Supreme Court Hands Victory to California Employers Who Use Arbitration Agreements as a Shield Against “PAGA” Claims

15 June 2022 Blog
Author(s): Kevin Jackson Christopher Ward
Published To: Consumer Class Defense Counsel Labor & Employment Law Perspectives

Today, the United States Supreme Court issued its highly anticipated decision in Viking River Cruises v. Moriana, which decided whether the Federal Arbitration Act (FAA) preempts California’s rule invalidating arbitration agreement provisions that contain a waiver of the right to bring a representative action under the Private Attorneys’ General Act of 2004 (PAGA). 

The Court held that the FAA preempts the ruling of a previous California Supreme Court caseIskanian v. CLS Transportation Los Angeles, LLC “insofar as it precludes division of PAGA actions into individual and non-individual claims through an agreement to arbitrate.” 

This new decision is yet another in a long line of cases reflecting the Court’s pushback against state laws and judicially created doctrines that undermine the FAA.

This is a big win for employers with operations in California

The Court’s decision is technical and nuanced, but the key takeaway is that employers can take steps to mitigate the risk of costly representative PAGA actions in California by implementing and enforcing arbitration agreements containing PAGA waivers that require an employee to submit their individual claims to final and binding bilateral arbitration.   

For California employers, PAGA likely needs no introduction.  For nearly two decades, PAGA has enabled employees in California to “stand in the shoes” of the Labor and Workforce Development Agency (LWDA) to recover civil penalties for any violation of the California Labor Code.  In a successful PAGA action, the LWDA is entitled to 75 percent of the penalties, and the remaining 25 percent goes to “aggrieved employees.” 

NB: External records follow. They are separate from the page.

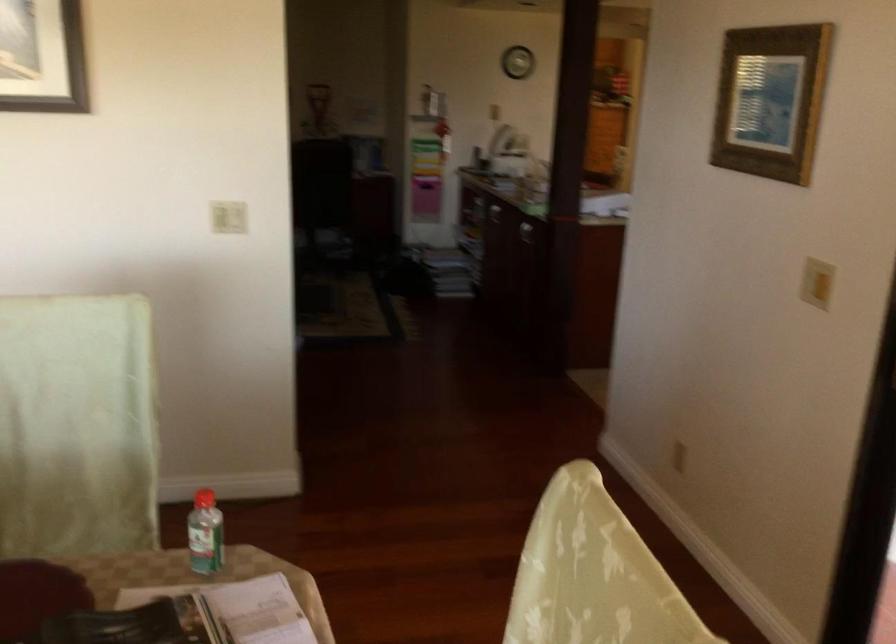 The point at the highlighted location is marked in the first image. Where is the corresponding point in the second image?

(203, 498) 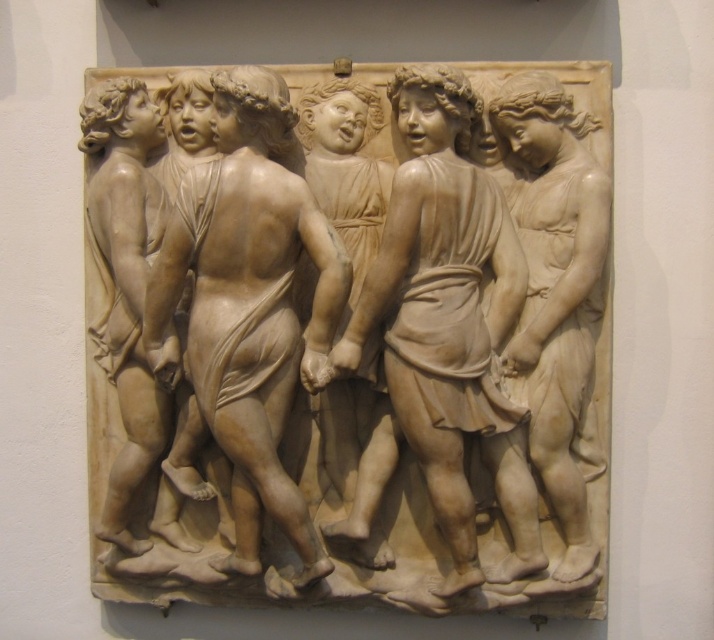 Question: Does white marble relief at center have a smaller size compared to smooth beige cherub at left?

Choices:
 (A) no
 (B) yes

Answer: (A)

Question: Based on their relative distances, which object is nearer to the matte white marble cherub at center?

Choices:
 (A) smooth beige statue at center
 (B) white marble cherub at right

Answer: (B)

Question: Which is farther from the smooth beige cherub at left?

Choices:
 (A) matte beige cherub at center
 (B) white marble cherub at right
 (C) matte white marble cherub at center

Answer: (B)

Question: Estimate the real-world distances between objects in this image. Which object is farther from the smooth beige statue at center?

Choices:
 (A) smooth beige cherub at left
 (B) white marble relief at center
 (C) matte beige cherub at center
 (D) matte white marble cherub at center

Answer: (D)

Question: Does smooth beige cherub at left come in front of matte beige cherub at center?

Choices:
 (A) yes
 (B) no

Answer: (B)

Question: Does matte white marble cherub at center appear on the left side of white marble cherub at right?

Choices:
 (A) yes
 (B) no

Answer: (A) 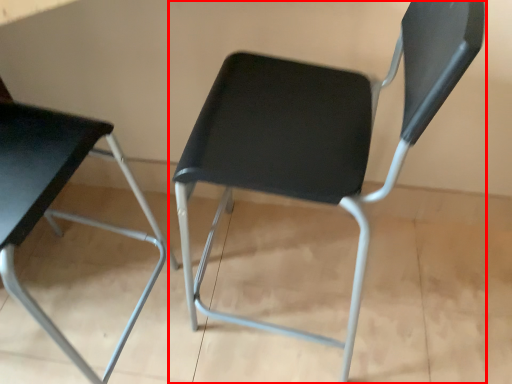 Question: Where is chair (annotated by the red box) located in relation to chair in the image?

Choices:
 (A) left
 (B) right

Answer: (B) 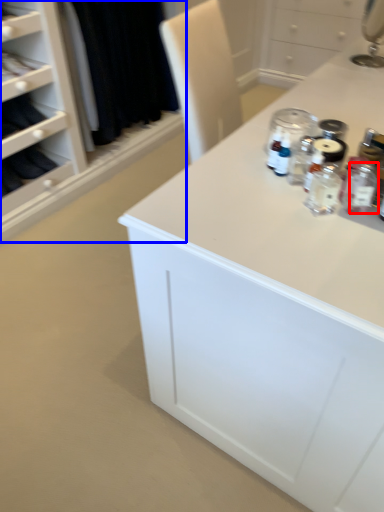 Question: Which point is closer to the camera, bottle (highlighted by a red box) or closet (highlighted by a blue box)?

Choices:
 (A) bottle
 (B) closet

Answer: (A) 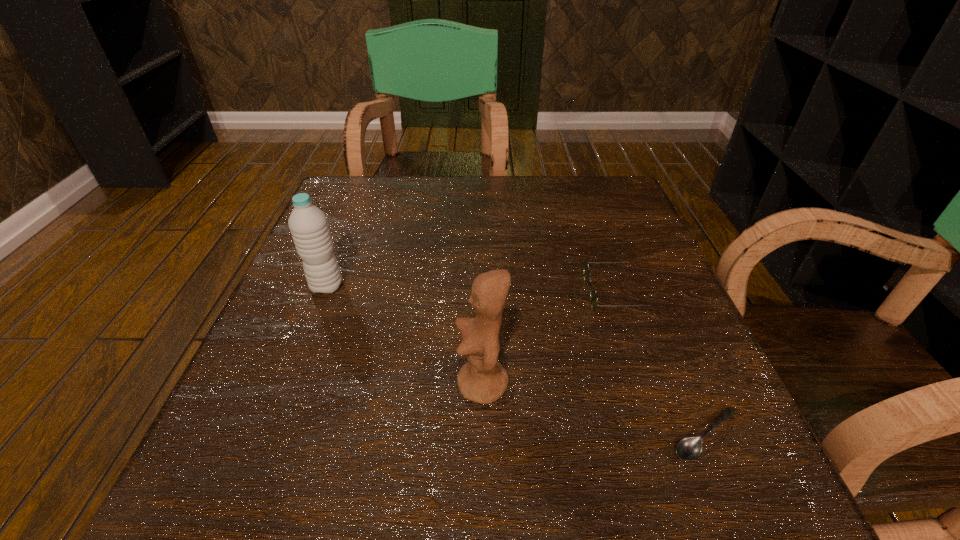 Locate an element on the screen. This screenshot has height=540, width=960. figurine is located at coordinates (483, 379).

At what (x,y) coordinates should I click in order to perform the action: click on water bottle. Please return your answer as a coordinate pair (x, y). The width and height of the screenshot is (960, 540). Looking at the image, I should click on (308, 225).

This screenshot has height=540, width=960. I want to click on sunglasses, so click(x=593, y=294).

You are a GUI agent. You are given a task and a screenshot of the screen. Output one action in this format:
    pyautogui.click(x=<x>, y=<y>)
    Task: Click on the shortest object
    This screenshot has height=540, width=960.
    Given the screenshot: What is the action you would take?
    pyautogui.click(x=690, y=448)

Locate an element on the screen. The height and width of the screenshot is (540, 960). blank space located on the front-facing side of the figurine is located at coordinates (318, 384).

You are a GUI agent. You are given a task and a screenshot of the screen. Output one action in this format:
    pyautogui.click(x=<x>, y=<y>)
    Task: Click on the free spot located on the front-facing side of the figurine
    
    Given the screenshot: What is the action you would take?
    350,384

Where is `vacant space situated on the front-facing side of the figurine`? Image resolution: width=960 pixels, height=540 pixels. vacant space situated on the front-facing side of the figurine is located at coordinates (338, 384).

Image resolution: width=960 pixels, height=540 pixels. I want to click on blank space located on the front of the leftmost object, so click(x=273, y=427).

Locate an element on the screen. free space located on the front-facing side of the sunglasses is located at coordinates (409, 293).

Where is `free location located 0.140m on the front-facing side of the sunglasses`? The height and width of the screenshot is (540, 960). free location located 0.140m on the front-facing side of the sunglasses is located at coordinates (512, 293).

As the Court observed in Viking River, individual “penalties are modest; but given PAGA’s additive dimension, low-value claims may easily be welded together into high-value suits.”  In other words, because “PAGA plaintiffs represent a principal with a potentially vast number of claims at its disposal, PAGA suits ‘greatly increase[e] risks to defendants.’ ”  California employers are all too familiar with these risks and the significant potential for substantial liability for minor, trivial violations of the California Labor Code.  

For several years, employers attempted to limit the risks of costly representative PAGA actions by implementing arbitration agreements with PAGA waivers.  However, in 2014, the California Supreme Court issued its ruling in the Iskanian case holding that pre-dispute agreements to waive the right to bring “representative” PAGA claims are categorically invalid as a matter of public policy. 

According to the California Chamber of Commerce, after the Iskanian decision, annual PAGA filings more than doubled, from 2,000 per year to more than 4,000 per year, and they have continued to rise with each passing year.  Because of the highly punitive nature of PAGA penalties, even smaller employers confront cases giving rise to millions of dollars of potential liability. 

While the Court’s decision in Viking River is a huge win for employers in California, it is not without limits.  The Court held that “Iskanian’s prohibition on wholesale waivers of PAGA claims is not preempted by the FAA.”  This means that employees in California may still pursue PAGA penalties on an individual basis in arbitration.  However, the Court made it clear that Iskanian’s rule that “PAGA actions cannot be divided into individual and non-individual claims is preempted,” which compelled enforcement of the employer’s arbitration agreement to send the individual employee’s claims to arbitration.  The Court held that once an employee’s individual PAGA claim is submitted to arbitration, the employee lacks standing to pursue representative PAGA claims in Court. 

While a victory for employers, this ruling is not the end of PAGA.  As Justice Sotomayor’s concurring opinion observed, the Court based its decision on “available guidance from California courts” regarding state-law rules of standing.  She quickly noted that “if this Court’s understanding of state law is wrong, California courts, in an appropriate case, will have the last word.  Alternatively, if this Court’s understanding is right, the California Legislature is free to modify the scope of statutory standing under PAGA within state and federal constitutional limits.”  The next few years are sure to deliver further development of the law in the PAGA arena, particularly given California’s public policy in enforcing the Labor Code and recovering civil penalties—which have been a huge boon to the LWDA’s coffers.

For now, employers should consult with legal counsel to review, revise, or prepare arbitration agreements containing valid PAGA waivers within the limits established in Viking River

As many employers will recall, in 2019, California passed a law prohibiting employers from requiring employees to sign arbitration agreements as a condition of employment.  That law was set to take effect on January 1, 2020, but is currently undergoing legal challenges.   Most recently, a panel of the Ninth Circuit upheld most of this law, but the California Chamber of Commerce petitioned the Ninth Circuit for a rehearing en banc, in which the entire appeals court will re-analyze the matter.  Given this uncertainty, it is critical that employers work with experienced employment counsel to ensure that their arbitration agreements have the greatest chance of being upheld and enforced in court.